Wall Street channels The Matrix

With more spark than a Frontline documentary and less pretense than whatever Michael Moore has cooking, American Casino is the best film so far to explain the US economic crisis, and the only one with an original hip-hop score about the collapse of the mortgage-backed securities market. The narrative jumps between WASPy former bankers who frankly describe greed and corruption on Wall Street to middle-class African Americans in Baltimore who lost their homes. The word "subprime" takes on repulsive connotations as the film shows how racial minorities were targeted for usurious loans. Indeed, American Casino recasts the Great Recession as a civil rights story.

The film's writers, Andrew and Leslie Cockburn, have a long collaboration as muckraking husband and wife.
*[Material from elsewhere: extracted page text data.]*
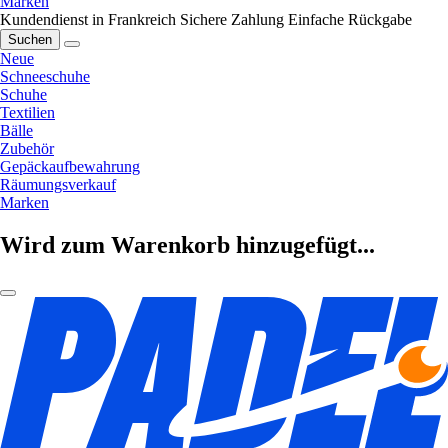
Marken
Kundendienst in Frankreich
Sichere Zahlung
Einfache Rückgabe
Suchen
Neue
Schneeschuhe
Schuhe
Textilien
Bälle
Zubehör
Gepäckaufbewahrung
Räumungsverkauf
Marken
Wird zum Warenkorb hinzugefügt...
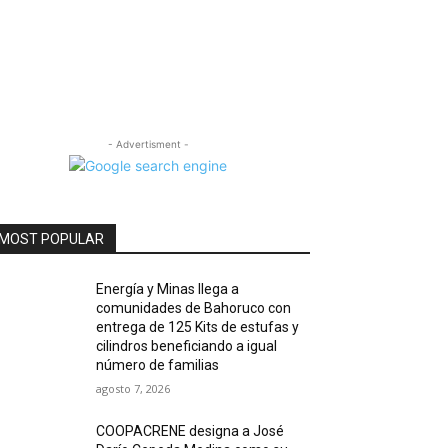
- Advertisment -
MOST POPULAR
Energía y Minas llega a
comunidades de Bahoruco con
entrega de 125 Kits de estufas y
cilindros beneficiando a igual
número de familias
agosto 7, 2026
COOPACRENE designa a José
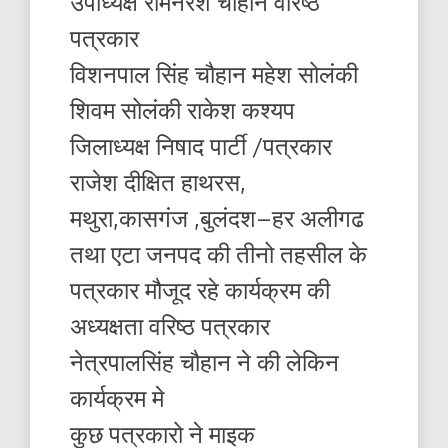
उपाध्यक्ष रामनरेश चौहान वरिष्ठ
पत्रकार
विशनपाल सिंह चौहान महेश सोलंकी
शिवम सोलंकी राकेश कश्यप
जिलाध्यक्ष निषाद पार्टी /पत्रकार
राजेश दीक्षित हाथरस,
मथुरा,कासगंज ,बुलंदश–हर अलीगढ
तथा एटा जनपद की तीनो तहसील के
पत्रकार मौजूद रहे कार्यक्रम की
अध्यक्षता वरिष्ठ पत्रकार
नेत्रपालसिंह चौहान ने की लेकिन
कार्यक्रम मे
कुछ पत्रकारो ने माइक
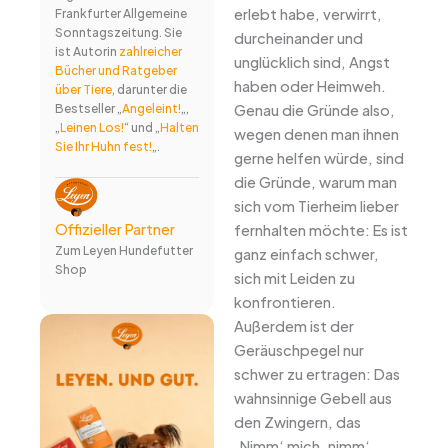
erlebt habe, verwirrt,
Frankfurter Allgemeine
Sonntagszeitung. Sie
durcheinander und
ist Autorin
zahlreicher
unglücklich sind, Angst
Bücher und Ratgeber
haben oder Heimweh.
über Tiere
, darunter die
Genau die Gründe also,
Bestseller „
Angeleint!
„,
„
Leinen Los!
“ und „
Halten
wegen denen man ihnen
Sie Ihr Huhn fest!
„.
gerne helfen würde, sind
die Gründe, warum man
sich vom Tierheim lieber
Offizieller Partner
fernhalten möchte: Es ist
Zum Leyen Hundefutter
ganz einfach schwer,
Shop
sich mit Leiden zu
konfrontieren.
Außerdem ist der
Geräuschpegel nur
schwer zu ertragen: Das
wahnsinnige Gebell aus
den Zwingern, das
„Nimm‘ mich, nimm‘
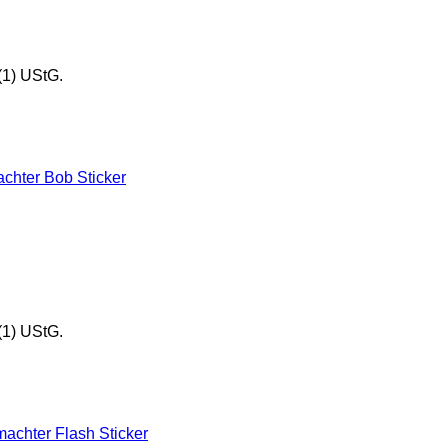
(1) UStG.
(1) UStG.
SFR spoke to Andrew by phone as the couple sped down I-84 on their way to the film's Sept. 25 Santa Fe premier.


SFR: I didn't see the ending. Do we get out of this recession?
AC: [Laughs] No. we go to Riverside, Calif. with a guy who is in charge of mosquito control. As he very eloquently describes, with tens of thousands of foreclosed houses in the area, the first thing anyone does when they can't make the mortgage is switch off that pool pump. So the pools get stagnant and become breeding grounds for mosquitoes, which, as it so happens, are disease-bearing. He shows us a pile of subprime flyers—'100 percent financing, no money down'—and says, 'That's become a giant rat's nest.' It's a very post-apocalyptic scene.
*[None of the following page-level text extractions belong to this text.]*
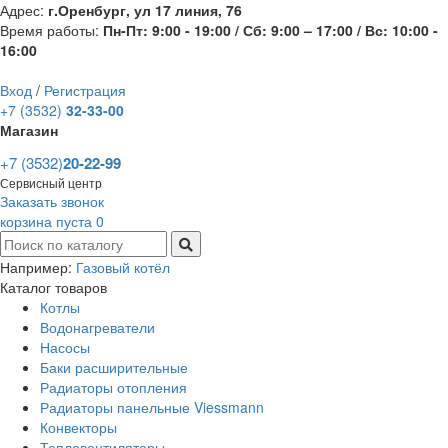
Адрес:
г.Оренбург, ул 17 линия, 76
Время работы:
Пн-Пт: 9:00 - 19:00 / Сб: 9:00 – 17:00 / Вс: 10:00 -
16:00
Вход
/
Регистрация
+7 (3532)
32-33-00
Магазин
+7 (3532)
20-22-99
Сервисный центр
Заказать звонок
корзина пуста
0
Например:
Газовый котёл
Каталог товаров
Котлы
Водонагреватели
Насосы
Баки расширительные
Радиаторы отопления
Радиаторы панельные Viessmann
Конвекторы
Тепловентиляторы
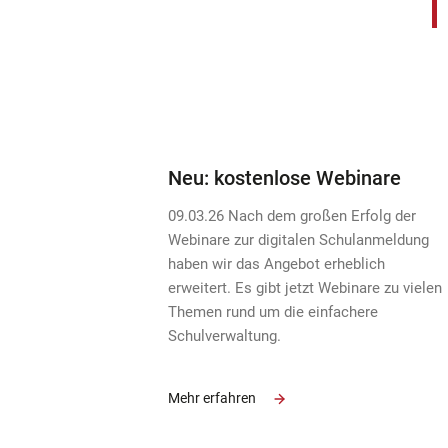
Neu: kostenlose Webinare
09.03.26 Nach dem großen Erfolg der
Webinare zur digitalen Schulanmeldung
haben wir das Angebot erheblich
erweitert. Es gibt jetzt Webinare zu vielen
Themen rund um die einfachere
Schulverwaltung.
Mehr erfahren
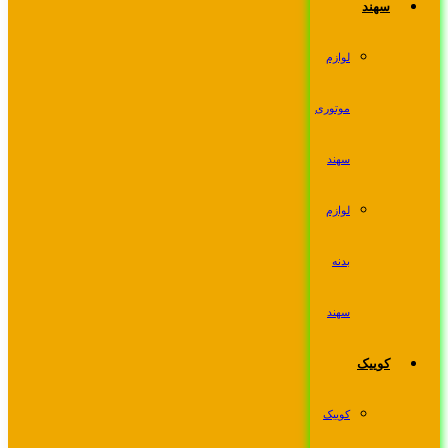
سهند
لوازم
موتوری
سهند
لوازم
بدنه
سهند
کوییک
کوییک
If more people saw this movie, they might wonder why we're bailing Wall Streeters out instead of storming their mansions with pitchforks.
Well, we should be doing that. The $12 trillion [committed to the bailout] would've paid off everyone's mortgage.
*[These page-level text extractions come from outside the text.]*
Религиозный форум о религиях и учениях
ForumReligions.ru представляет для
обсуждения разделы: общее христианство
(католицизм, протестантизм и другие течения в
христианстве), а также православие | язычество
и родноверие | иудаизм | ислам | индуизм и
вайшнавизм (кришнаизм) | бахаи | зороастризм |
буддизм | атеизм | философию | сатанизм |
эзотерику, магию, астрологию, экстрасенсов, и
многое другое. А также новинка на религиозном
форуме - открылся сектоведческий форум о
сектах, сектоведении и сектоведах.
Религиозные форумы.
The film's title gets at what kind of society we are. Your credit score is your value as a 'chip.'
Exactly. It gives you a sense of your value as a chip in the casino. It's a very profound thing that [Bloomberg News reporter] Mark Pittman says: 'When you're in the Street's casino, you've got to play by their rules.' People didn't know they were chips. It is like being in The Matrix.

The banker you interview who calls people who bought his product 'idiots': Why did you disguise him?
Believe me, it's very hard to get people to talk frankly about this. That's why no one else has done it, as far as I know.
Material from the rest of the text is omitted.